(Work item)
Go through the data and copy each line that holds "perché".

(Provided information)

——————

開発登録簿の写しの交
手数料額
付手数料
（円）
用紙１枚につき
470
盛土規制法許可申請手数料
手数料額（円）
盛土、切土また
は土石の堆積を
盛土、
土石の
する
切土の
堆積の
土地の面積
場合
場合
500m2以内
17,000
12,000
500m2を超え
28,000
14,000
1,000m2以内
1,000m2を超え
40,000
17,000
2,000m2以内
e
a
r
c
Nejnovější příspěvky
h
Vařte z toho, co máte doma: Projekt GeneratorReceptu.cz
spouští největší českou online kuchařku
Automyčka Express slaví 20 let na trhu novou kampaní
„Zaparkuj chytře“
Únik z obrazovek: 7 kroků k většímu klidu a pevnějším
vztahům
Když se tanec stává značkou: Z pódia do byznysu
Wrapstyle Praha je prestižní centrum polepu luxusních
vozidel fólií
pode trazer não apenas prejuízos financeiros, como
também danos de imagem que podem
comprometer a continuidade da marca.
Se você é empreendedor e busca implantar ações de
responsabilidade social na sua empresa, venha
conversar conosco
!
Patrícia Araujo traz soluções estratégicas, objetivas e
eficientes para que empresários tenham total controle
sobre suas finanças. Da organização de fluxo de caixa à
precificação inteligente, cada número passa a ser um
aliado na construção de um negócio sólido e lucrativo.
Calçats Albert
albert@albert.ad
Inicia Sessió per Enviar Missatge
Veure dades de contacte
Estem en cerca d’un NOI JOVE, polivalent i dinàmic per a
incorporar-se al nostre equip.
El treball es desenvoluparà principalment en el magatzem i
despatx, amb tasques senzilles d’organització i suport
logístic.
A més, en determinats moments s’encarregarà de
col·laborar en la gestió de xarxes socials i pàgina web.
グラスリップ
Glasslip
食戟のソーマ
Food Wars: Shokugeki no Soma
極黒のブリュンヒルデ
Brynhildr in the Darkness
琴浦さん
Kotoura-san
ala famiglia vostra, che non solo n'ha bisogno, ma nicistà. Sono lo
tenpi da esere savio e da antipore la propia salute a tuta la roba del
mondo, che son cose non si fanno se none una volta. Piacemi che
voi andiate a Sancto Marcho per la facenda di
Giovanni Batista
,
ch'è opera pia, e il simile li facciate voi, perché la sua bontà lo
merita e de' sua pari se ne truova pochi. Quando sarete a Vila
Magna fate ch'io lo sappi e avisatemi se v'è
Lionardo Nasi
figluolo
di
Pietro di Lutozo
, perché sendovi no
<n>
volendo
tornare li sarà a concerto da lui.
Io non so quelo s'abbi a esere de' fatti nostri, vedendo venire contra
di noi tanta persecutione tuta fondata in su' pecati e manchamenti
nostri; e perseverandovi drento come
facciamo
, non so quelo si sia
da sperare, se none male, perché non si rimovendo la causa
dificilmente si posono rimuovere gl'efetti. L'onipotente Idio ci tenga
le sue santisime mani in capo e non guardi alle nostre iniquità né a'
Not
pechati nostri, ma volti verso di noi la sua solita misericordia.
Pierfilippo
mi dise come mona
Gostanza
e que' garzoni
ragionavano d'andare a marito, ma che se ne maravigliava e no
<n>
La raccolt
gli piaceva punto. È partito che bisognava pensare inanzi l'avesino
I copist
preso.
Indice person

——————

(Result for this exercise)
ch'è opera pia, e il simile li facciate voi, perché la sua bontà lo
, perché sendovi no
da sperare, se none male, perché non si rimovendo la causa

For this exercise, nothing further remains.